[Saved entries]
=== Begin Enclosure ===

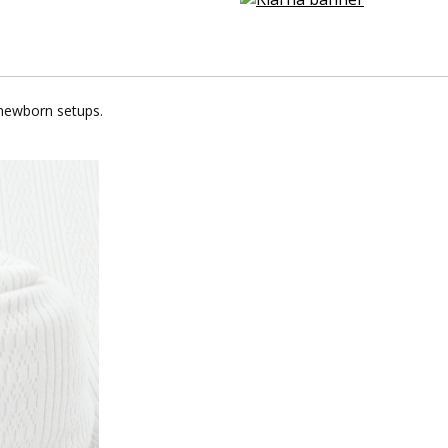
 newborn setups.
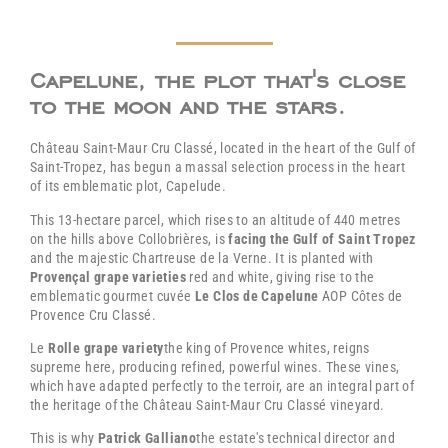
Capelune, the plot that's close
to the moon and the stars.
Château Saint-Maur Cru Classé, located in the heart of the Gulf of
Saint-Tropez, has begun a massal selection process in the heart
of its emblematic plot, Capelude.
This 13-hectare parcel, which rises to an altitude of 440 metres
on the hills above Collobrières, is
facing the Gulf of Saint Tropez
and the majestic Chartreuse de la Verne. It is planted with
Provençal grape varieties
red and white, giving rise to the
emblematic gourmet cuvée
Le Clos de Capelune
AOP Côtes de
Provence Cru Classé.
Le
Rolle grape variety
the king of Provence whites, reigns
supreme here, producing refined, powerful wines. These vines,
which have adapted perfectly to the terroir, are an integral part of
the heritage of the Château Saint-Maur Cru Classé vineyard.
This is why
Patrick Galliano
the estate's technical director and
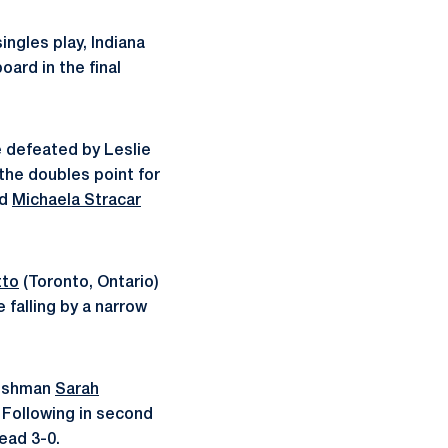
ingles play, Indiana
ard in the final
 defeated by Leslie
the doubles point for
nd
Michaela Stracar
tto
(Toronto, Ontario)
falling by a narrow
reshman
Sarah
. Following in second
ead 3-0.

=== End Enclosure ===

EXERCISE DIRECTIONS
Your task is to return the entries above exactly, with no pictures.

RESULT
 newborn setups.
Capelune, the plot that's close
to the moon and the stars.
Château Saint-Maur Cru Classé, located in the heart of the Gulf of
Saint-Tropez, has begun a massal selection process in the heart
of its emblematic plot, Capelude.
This 13-hectare parcel, which rises to an altitude of 440 metres
on the hills above Collobrières, is
facing the Gulf of Saint Tropez
and the majestic Chartreuse de la Verne. It is planted with
Provençal grape varieties
red and white, giving rise to the
emblematic gourmet cuvée
Le Clos de Capelune
AOP Côtes de
Provence Cru Classé.
Le
Rolle grape variety
the king of Provence whites, reigns
supreme here, producing refined, powerful wines. These vines,
which have adapted perfectly to the terroir, are an integral part of
the heritage of the Château Saint-Maur Cru Classé vineyard.
This is why
Patrick Galliano
the estate's technical director and
ingles play, Indiana
ard in the final
 defeated by Leslie
the doubles point for
nd
Michaela Stracar
tto
(Toronto, Ontario)
falling by a narrow
reshman
Sarah
. Following in second
ead 3-0.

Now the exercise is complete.